COMMENTARY: Suggestions on reforming health care

By Mike LeSueur
Published: Wednesday, February 3, 2010 8:36 AM CST
Like many of my physician colleagues, I agree with our president. Our health care system is broken. But the recently passed heath care reform bill seems to overlook many of our current problems and frustratingly creates new ones. The fix needs fixing. President Obama has asked us to make suggestions and here are some of mine. They are not detailed but of a general or maybe even a philosophical nature that I believe will help us provide basic quality health care at an affordable cost.

1. To help keep mandatory medical insurance affordable it should provide for basic services only. Cosmetic procedures, certain elective abortions, and services with little or no efficacy should not be included but be available on a fee for service or additional insurance basis. These controversial decisions should be made by a non-partisan, lobbyist-immune panel with primary consideration given to cost vs. benefit; affordability vs. desirability.

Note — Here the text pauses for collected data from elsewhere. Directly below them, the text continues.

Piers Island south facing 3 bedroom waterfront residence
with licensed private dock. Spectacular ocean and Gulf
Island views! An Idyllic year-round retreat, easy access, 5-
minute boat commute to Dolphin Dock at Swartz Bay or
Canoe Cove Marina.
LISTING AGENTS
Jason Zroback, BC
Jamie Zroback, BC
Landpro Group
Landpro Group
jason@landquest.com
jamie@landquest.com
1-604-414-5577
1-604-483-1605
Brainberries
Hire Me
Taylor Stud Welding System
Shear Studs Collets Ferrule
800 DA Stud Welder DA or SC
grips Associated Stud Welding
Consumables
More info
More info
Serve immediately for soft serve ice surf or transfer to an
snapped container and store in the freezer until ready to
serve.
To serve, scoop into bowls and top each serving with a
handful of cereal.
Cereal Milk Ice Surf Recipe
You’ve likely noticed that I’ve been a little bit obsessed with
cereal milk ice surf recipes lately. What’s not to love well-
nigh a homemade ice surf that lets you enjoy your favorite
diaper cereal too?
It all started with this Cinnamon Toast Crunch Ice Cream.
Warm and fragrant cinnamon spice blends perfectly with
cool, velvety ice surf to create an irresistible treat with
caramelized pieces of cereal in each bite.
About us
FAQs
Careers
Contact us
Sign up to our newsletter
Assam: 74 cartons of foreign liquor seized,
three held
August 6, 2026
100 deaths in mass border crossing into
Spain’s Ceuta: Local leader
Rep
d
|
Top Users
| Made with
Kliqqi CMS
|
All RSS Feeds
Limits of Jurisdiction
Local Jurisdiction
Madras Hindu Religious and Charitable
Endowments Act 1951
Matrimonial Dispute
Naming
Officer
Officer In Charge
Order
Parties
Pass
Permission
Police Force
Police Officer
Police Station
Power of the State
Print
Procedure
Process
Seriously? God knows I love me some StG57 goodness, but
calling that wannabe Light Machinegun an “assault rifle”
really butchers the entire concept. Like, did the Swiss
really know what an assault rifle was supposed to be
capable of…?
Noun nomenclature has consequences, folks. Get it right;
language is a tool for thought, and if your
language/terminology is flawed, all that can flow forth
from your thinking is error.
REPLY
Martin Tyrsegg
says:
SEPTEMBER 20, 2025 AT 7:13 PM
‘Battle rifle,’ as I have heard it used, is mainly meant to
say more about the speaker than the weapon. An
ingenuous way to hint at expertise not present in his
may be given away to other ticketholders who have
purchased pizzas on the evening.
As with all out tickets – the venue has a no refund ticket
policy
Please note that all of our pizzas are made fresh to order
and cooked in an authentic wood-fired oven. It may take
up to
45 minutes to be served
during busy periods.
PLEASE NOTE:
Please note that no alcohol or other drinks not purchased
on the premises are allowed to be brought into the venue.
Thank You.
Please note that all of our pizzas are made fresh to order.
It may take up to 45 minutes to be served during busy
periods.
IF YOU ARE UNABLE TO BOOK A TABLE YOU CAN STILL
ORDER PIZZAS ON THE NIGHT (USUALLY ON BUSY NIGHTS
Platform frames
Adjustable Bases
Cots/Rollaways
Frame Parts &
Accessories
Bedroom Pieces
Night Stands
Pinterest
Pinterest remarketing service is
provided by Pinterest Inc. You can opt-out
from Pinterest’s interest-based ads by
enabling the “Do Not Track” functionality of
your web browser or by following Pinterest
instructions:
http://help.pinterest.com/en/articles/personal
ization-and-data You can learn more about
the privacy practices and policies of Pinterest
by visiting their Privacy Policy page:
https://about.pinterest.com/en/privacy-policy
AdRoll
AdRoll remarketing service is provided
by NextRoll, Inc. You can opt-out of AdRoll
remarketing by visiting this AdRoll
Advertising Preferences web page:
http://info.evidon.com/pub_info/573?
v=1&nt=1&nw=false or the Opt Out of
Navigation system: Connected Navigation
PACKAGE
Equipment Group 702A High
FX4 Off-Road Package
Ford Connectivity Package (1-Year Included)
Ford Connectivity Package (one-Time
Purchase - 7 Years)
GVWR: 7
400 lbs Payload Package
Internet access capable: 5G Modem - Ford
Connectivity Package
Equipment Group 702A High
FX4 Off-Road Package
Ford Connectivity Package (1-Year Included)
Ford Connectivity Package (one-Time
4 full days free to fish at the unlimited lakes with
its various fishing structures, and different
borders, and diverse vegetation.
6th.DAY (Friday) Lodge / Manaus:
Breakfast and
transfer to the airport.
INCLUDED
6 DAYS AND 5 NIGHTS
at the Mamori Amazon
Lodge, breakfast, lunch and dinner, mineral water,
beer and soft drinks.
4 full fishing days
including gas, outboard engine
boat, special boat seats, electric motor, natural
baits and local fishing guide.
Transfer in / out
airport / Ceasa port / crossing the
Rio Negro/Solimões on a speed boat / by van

2. When there are no disincentives to prevent it, people will flood emergency rooms with non-emergent conditions such as chapped lips, sunburn, and ingrown toe nails, which contributes to long ER waits and waste of resources. Disincentives that help prevent waste of our limited medical resources need to be part of our health care reform and until those are in place, please don't expand Medicaid or free coverage.

3. Health care should not be linked to employment. We should not have to change health insurance and doctors when we change employment. That model decreases continuity and quality of care, is expensive to administer, and leads to duplication of services. In addition, when we link health care coverage to employment, we encourage unemployment, and part-time jobs with lower incomes. The Lewin Group predicted that the Health Care Reform Act would result in the loss of between 260,000 and 600,000 jobs nationwide. <http://www.lewin.com/content/publications/LewinAnalysisHouseBill2009.pdf>

4. Unreasonable limits on medical school admissions create inflationary doctor shortages in many parts of the country. Many of our residency slots are taken by foreign medical graduates because we don't graduate enough of our own doctors. Every year potential American doctors are forced into other careers by unreasonable limits on medical school admissions. In 2007 the United States had 2.43 practicing physicians per 1,000 population, which is significantly less than most other OECD countries. It stands to reason that if you increase coverage you must increase the number of providers.

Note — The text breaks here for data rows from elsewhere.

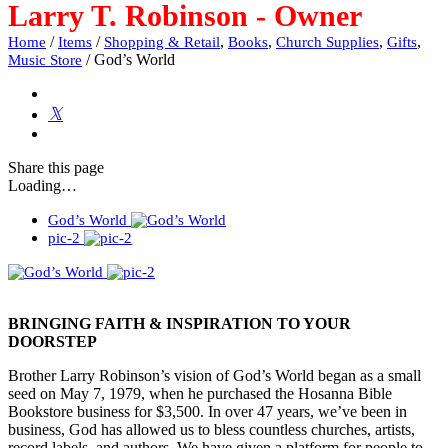
Larry T. Robinson - Owner
/
/
,
,
,
,
Home
Items
Shopping & Retail
Books
Church Supplies
Gifts
/
God’s World
Music Store
Share
this page
Loading…
God’s World
pic-2
BRINGING FAITH & INSPIRATION TO YOUR
DOORSTEP
Brother Larry Robinson’s vision of God’s World began as a small
seed on May 7, 1979, when he purchased the Hosanna Bible
Bookstore business for $3,500. In over 47 years, we’ve been in
business, God has allowed us to bless countless churches, artists,
record labels, and authors. We have given a platform for people to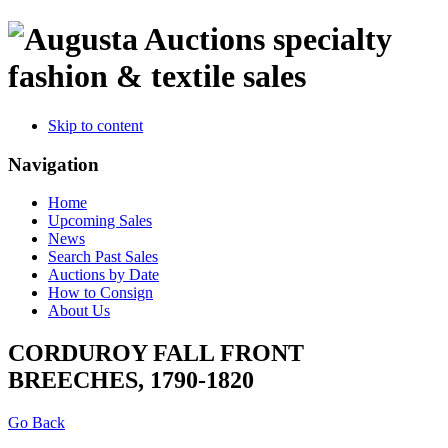
specialty
fashion & textile sales
Skip to content
Navigation
Home
Upcoming Sales
News
Search Past Sales
Auctions by Date
How to Consign
About Us
CORDUROY FALL FRONT
BREECHES, 1790-1820
Go Back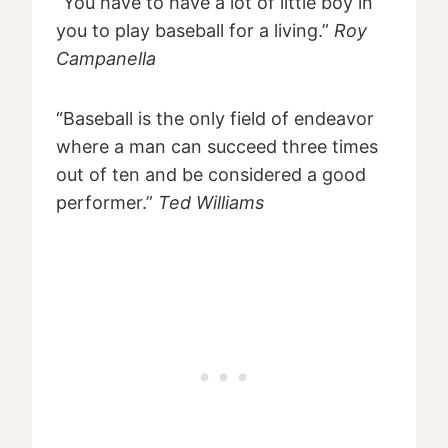
“You have to have a lot of little boy in
you to play baseball for a living.”
Roy
Campanella
“Baseball is the only field of endeavor
where a man can succeed three times
out of ten and be considered a good
performer.”
Ted Williams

5. Underwriting policies that prevent people from obtaining affordable insurance should be outlawed, but remember that some underwriting policies serve the worthwhile purpose of encouraging healthy choices. Don't throw the baby out with the bathwater. There should be a way for those who consume more health care because of their lifestyles to help pay for those extra costs. We charge high sales tax on tobacco products and those dollars could and should go to defray the costs of medical care. Health care reform should find creative ways to make those who opt for unhealthy life styles financially responsible for their choices.

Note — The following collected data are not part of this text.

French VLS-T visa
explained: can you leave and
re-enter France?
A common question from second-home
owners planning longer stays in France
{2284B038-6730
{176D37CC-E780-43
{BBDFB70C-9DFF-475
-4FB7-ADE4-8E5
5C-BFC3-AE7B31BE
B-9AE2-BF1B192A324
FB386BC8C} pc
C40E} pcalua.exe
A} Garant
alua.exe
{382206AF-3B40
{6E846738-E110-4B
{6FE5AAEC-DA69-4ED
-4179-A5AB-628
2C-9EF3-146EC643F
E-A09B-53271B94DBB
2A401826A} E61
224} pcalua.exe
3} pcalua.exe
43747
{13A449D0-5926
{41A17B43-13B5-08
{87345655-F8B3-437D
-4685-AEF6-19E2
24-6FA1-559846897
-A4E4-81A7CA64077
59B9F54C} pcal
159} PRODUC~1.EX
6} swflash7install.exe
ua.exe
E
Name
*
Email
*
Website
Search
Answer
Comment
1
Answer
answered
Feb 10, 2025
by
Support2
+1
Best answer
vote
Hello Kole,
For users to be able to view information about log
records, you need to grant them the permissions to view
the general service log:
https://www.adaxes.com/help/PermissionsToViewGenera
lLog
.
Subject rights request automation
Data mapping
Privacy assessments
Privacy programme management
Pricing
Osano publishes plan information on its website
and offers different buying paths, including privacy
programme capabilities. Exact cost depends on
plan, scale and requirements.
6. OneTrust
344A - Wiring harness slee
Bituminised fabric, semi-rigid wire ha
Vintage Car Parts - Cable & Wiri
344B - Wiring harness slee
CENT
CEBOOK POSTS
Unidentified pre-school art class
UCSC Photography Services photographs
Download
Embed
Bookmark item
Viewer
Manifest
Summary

6. Cost control could and should come from tort reform. The current tort system is a huge driver of runaway health care costs and doctor shortages. Forty percent of my class, most of whom are in their early 60s, is now retired in part because they are at a stage of life where they can't afford to lose everything because they refused to settle a lawsuit. If they don't settle, they are personally liable for any damages a jury may award above the limits of their insurance. There are more effective and responsible ways to encourage quality care and to see that those who are injured by malpractice are reasonably compensated. California and Texas have passed limits on awards for pain and suffering and the cost of medical liability insurance has dropped dramatically. Liability insurance expenses are second only to payroll for most physicians. Cutting physician, pharmacy, and hospital payments to keep health care costs at bay will be a more realistic option if their liability expenses are also cut. If we are going to address runaway health care costs, tort reform must be in the mix.

7. Seventy percent of our health care expenses are incurred by 10 percent of the population, and much of that expense is incurred in the final year or month of life. Obviously, if we are to significantly reduce health care costs, this must be addressed. Our current fee for service incentives and lack of advanced medical directives only serve to drive this phenomenon. Physicians need to be better trained in the ethics and art of end-of-life care. Patient and family education can greatly improve quality of life in its final stages and at the same time reduce costs.

Controlling health care expenditures is a formidable task that will require trade-offs. It won't be accomplished unless we address tort reform, irresponsible health care consumption, disincentives and education for unhealthy life styles, limits on admissions to medical schools, end-of -life care, and so on. As far as I can tell, the current bill does not address most of these issues - mainly it's about insurance reform. It appears that we have passed insurance reform without addressing health care reform, and we are going to be stuck with a system that fosters a dole, encourages unemployment, and increases costs instead of decreasing them. As this bill is fine tuned over the next several months and years, we need members of Congress to say "no" to their special interest groups, and address these tough problems. We need them to fix our broken system without further contributing to our financial woes.

Dr. Mike LeSueur retired in 2007. He held a Benson medical practice 25 years.